• _Exercise directions_
Word for word, copy all the data and drop the pictures.

• _Records for this task_
- - -

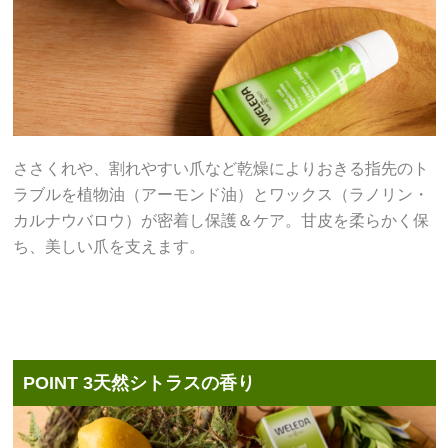
ささくれや、割れやすい爪など乾燥によりおきる指先のト
ラブルを植物油（アーモンド油）とワックス（ラノリン・
カルナウバロウ）が密着し保護＆ケア。甘皮を柔らかく保
ち、美しい爪を支えます。
POINT 3
天然シトラスの香り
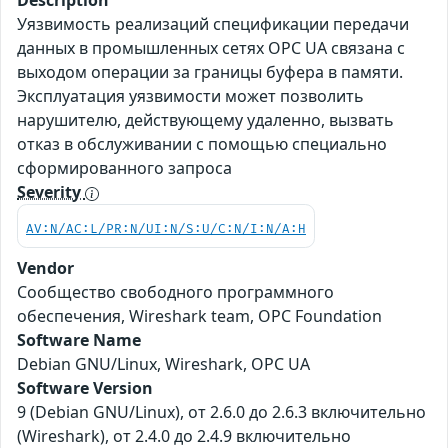
Description
Уязвимость реализаций спецификации передачи
данных в промышленных сетях OPC UA связана с
выходом операции за границы буфера в памяти.
Эксплуатация уязвимости может позволить
нарушителю, действующему удаленно, вызвать
отказ в обслуживании с помощью специально
сформированного запроса
Severity
AV:N/AC:L/PR:N/UI:N/S:U/C:N/I:N/A:H
Vendor
Сообщество свободного программного
обеспечения, Wireshark team, OPC Foundation
Software Name
Debian GNU/Linux, Wireshark, OPC UA
Software Version
9 (Debian GNU/Linux), от 2.6.0 до 2.6.3 включительно
(Wireshark), от 2.4.0 до 2.4.9 включительно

- - -

• _Problem solution_
ささくれや、割れやすい爪など乾燥によりおきる指先のト
ラブルを植物油（アーモンド油）とワックス（ラノリン・
カルナウバロウ）が密着し保護＆ケア。甘皮を柔らかく保
ち、美しい爪を支えます。
POINT 3
天然シトラスの香り
Description
Уязвимость реализаций спецификации передачи
данных в промышленных сетях OPC UA связана с
выходом операции за границы буфера в памяти.
Эксплуатация уязвимости может позволить
нарушителю, действующему удаленно, вызвать
отказ в обслуживании с помощью специально
сформированного запроса
Severity
AV:N/AC:L/PR:N/UI:N/S:U/C:N/I:N/A:H
Vendor
Сообщество свободного программного
обеспечения, Wireshark team, OPC Foundation
Software Name
Debian GNU/Linux, Wireshark, OPC UA
Software Version
9 (Debian GNU/Linux), от 2.6.0 до 2.6.3 включительно
(Wireshark), от 2.4.0 до 2.4.9 включительно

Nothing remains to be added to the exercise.